Winner of the Pulitzer Prize

Kirkus Reviews: Nothing Ever Dies is “Powerful”

Kirkus Reviews calls Viet’s new book “powerful,” in the first pre-publication review of Nothing Ever Dies, coming out in April from Harvard University Press.
Nothing Ever Dies cover

A scholarly exploration of memory and the Vietnam War from an author “born in Vietnam but made in America.”

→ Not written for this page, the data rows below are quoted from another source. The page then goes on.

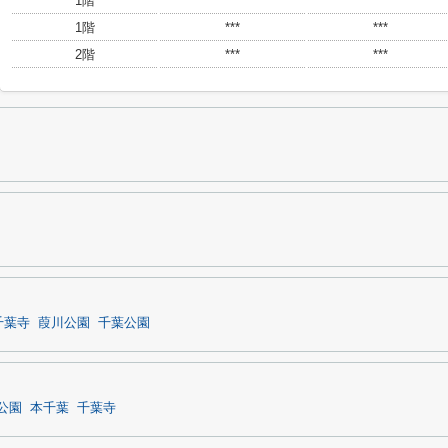
1階
***
***
1階
***
***
2階
***
***
千葉寺
葭川公園
千葉公園
公園
本千葉
千葉寺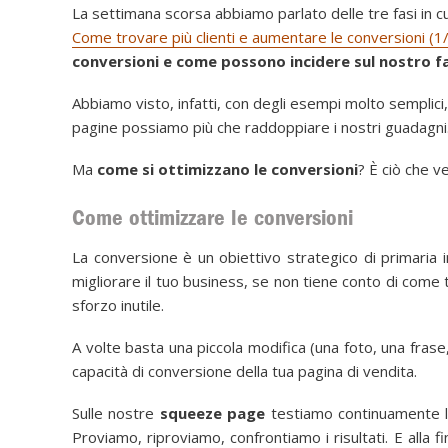
La settimana scorsa abbiamo parlato delle tre fasi in cu
Come trovare più clienti e aumentare le conversioni (1
conversioni e come possono incidere sul nostro f
Abbiamo visto, infatti, con degli esempi molto semplic
pagine possiamo più che raddoppiare i nostri guadagni
Ma
come si ottimizzano le conversioni
? È ciò che ve
Come ottimizzare le conversioni
La conversione è un obiettivo strategico di primari
migliorare il tuo business, se non tiene conto di come 
sforzo inutile.
A volte basta una piccola modifica (una foto, una frase,
capacità di conversione della tua pagina di vendita.
Sulle nostre
squeeze page
testiamo continuamente l’e
Proviamo, riproviamo, confrontiamo i risultati. E alla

While Nguyen (English and American Studies & Ethnicity/Univ. of Southern California; The Sympathizer, 2015, etc.) focuses on the Vietnam War, the war that most intimately affected his Vietnamese family, his fine reflections on how to treat and preserve the memory of war “justly” extends to other neighboring wars such as those in Cambodia, Laos, Korea, the Philippines, and elsewhere. The “ethics of remembering” is complicated, as the author explains while walking readers through specific parts of Vietnam, because it involves not just grieving one’s nearest and dearest—e.g., visiting cemeteries of fallen family members—but feeling compassion for others, as the moving, reflective black wall of the Vietnam War Memorial in Washington, D.C., elicits beautifully. Nguyen stresses the importance of recognizing that we are not only the victims of horrible tragedy, but also the perpetrators: “Reminding ourselves that being human also means being inhuman is important simply because it is so easy to forget our inhumanity or to displace it onto other humans.” The author also explores the “memory industries,” such as Hollywood movies that cater to “young men’s erotic fascination with pure sex and war movies.” He looks at many examples of war memorials in Vietnam and Korea that attempt to bring the memory into the present, while books, especially novels by Vietnamese-Americans, convey senses of affirmation and redemption and allow the ghosts, literally, to speak. Grasping our essential inhumanity through art (a “true war story”), Nguyen affirms, is one way to resist the “memory industry,” the ultimate goal of which is to “reproduce power and inequality.” Finally, there is the role of “just” forgetting, which allows people to go on and live as well as to forgive.

Essentially a critical study, Nguyen’s work is a powerful reflection on how we choose to remember and forget.